Operators have the ability to size material by varying the depth of cut, travel speed and drum rotation speed. Since all the material passes under the drum and the tooth penetration reduces with depth, deeper cuts achieve smaller material. Conversely, larger particles may be achieved by reducing the digging depth and increasing the speed (increased tooth penetration). Top-down cutting minimizes contact of the cut material with the drum, which reduces wear on the picks and pick holders.
“There’s a distinct advantage here,” explained Van Roekel, an applications specialist at Vermeer. “If you do a bottom or up cut, the material builds up in front of the drum, and it may hit several teeth before it gets away from the drum. But with a top-down cut, the material hits the teeth once and then passes 30 degrees behind the drum, resulting in a more consistent particle size, less horsepower used and reduced wear on cutting teeth.”

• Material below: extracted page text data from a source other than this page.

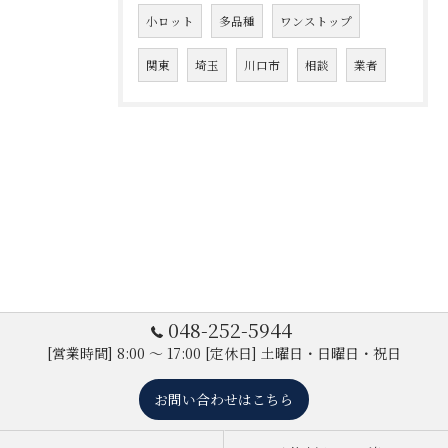
小ロット
多品種
ワンストップ
関東
埼玉
川口市
相談
業者
048-252-5944
[営業時間] 8:00 ～ 17:00 [定休日] 土曜日・日曜日・祝日
お問い合わせはこちら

4. Consider a staggered pattern
Now let’s talk about tooth pattern. Scieszinski said when crews are working in exceptionally hard rock, they may want to consider using a staggered pattern that incorporates short and long teeth on their trencher. “For this pattern, longer teeth are placed in the middle of the chevron to make the initial impact, while shorter teeth are used at the outer edges to pull the chips out of the way,” he explained. “Using a combination of smaller carbide-tipped teeth and larger surfaced carbide teeth is also another combination often employed. This configuration mimics the way a person chews their food. Teeth in the middle cut and the outer teeth grind and reduce the particle size.”
Pick the pattern you think will work best for your jobsite.

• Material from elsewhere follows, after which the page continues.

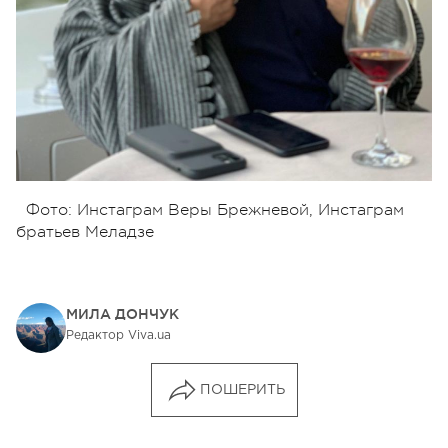
Фото: Инстаграм Веры Брежневой, Инстаграм
братьев Меладзе
МИЛА ДОНЧУК
Редактор Viva.ua
ПОШЕРИТЬ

5. Watch your pockets and teeth
Some teeth, like the ones that Vermeer recommends from teeth vendors, have a type of pocket protector built onto each tooth. The protector is a skirt around the tooth resembling a bell. This helps maintain your teeth over time and reduce wearing down too far.
“There’s a lot at stake if you don’t maintain your teeth properly,” explained Jeff Utter, Vermeer product manager. “If you don’t change your teeth often enough, they can wear down too far into the pocket and you have to cut it off and weld a new one. This can take a couple of hours and create unnecessary downtime.”
Routinely maintaining your machine’s teeth and pockets is crucial to the uptime and productivity on the jobsite. A normal tooth change takes anywhere from 30 seconds to a minute, any amount of time beyond that is time you shouldn’t have to spend on routine maintenance.